Sunday, September 24, 2017

Weekend

    Sobota w pracy a dzisiaj praca w domu. Zespuł się kran do wanny i od dawna rozkręciły sie kurki przy umywalce. Postanowiłem więc to naprawić i bardzo żałuję. Zmarnowałem całą niedzielę. Drewniana szafka na której jest umywalka jest dość mała i z moim wielkim, rozpasionym cielskiem nie dało się w niej zmieścić. Wchodziła tylko jedna ręka i głowa. Spróbujcie porozkręcać zardzewiałe śruby i inne drobiazgi w takiej sytuacji. Przy okazji trochę wypraktywowałem polskie, bogate słownictwo a dorzucałem angielskim. Nie dało się naprawić, więc musiałem kupić nowe krany i ale porozkręcać stare i założyć nowe. Teraz jest wieczór i zostało mi kilka godzin na relaks.

     A żałować mam czego, bo był to jeden z ładniejszych weekendów jesieni i może lata. Dzisiaj było 33 stopnie Celsjusza. Cały poprzedni tydzień to piękna pogoda i codziennie w pobliżu 30 stopni. Następny, zacznie się podobnie ale pod koniec ma spaść do 22 stopni. Też pięknie.

Drzewa już wiedzą że coś nie tak i niektóre zaczynają zrzucać liście, ale większość jest dalej w pełnej zieleni. Także wszystkie kwiaty dalej kwitną w naszym ogrodzie.

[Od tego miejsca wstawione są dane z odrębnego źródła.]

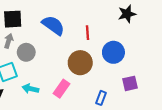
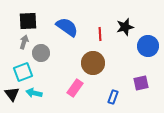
black star: (127, 14) -> (125, 27), moved
blue circle: (113, 52) -> (148, 46), moved
cyan arrow: (30, 89) -> (34, 93), moved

   Oglądamy w telewizji huragany w Teksasie, na Florydzie. Zniszczone wyspy Karaibskie, Puerto Rico. Trzęsienia ziemi w Meksyku. A tutaj przepięknie. Myślimy na emeryturze przeprowadzić się do cieplejszych Stanów, także o niższych podatkach. Ale jak popatrzy się na to wszystko co się tam dzieje, to zaczynamy się zastanawiać czy warto.

    Ale na razie korzystamy z tego co mamy. Albo nie, jesli musimy coś naprawiać w domu.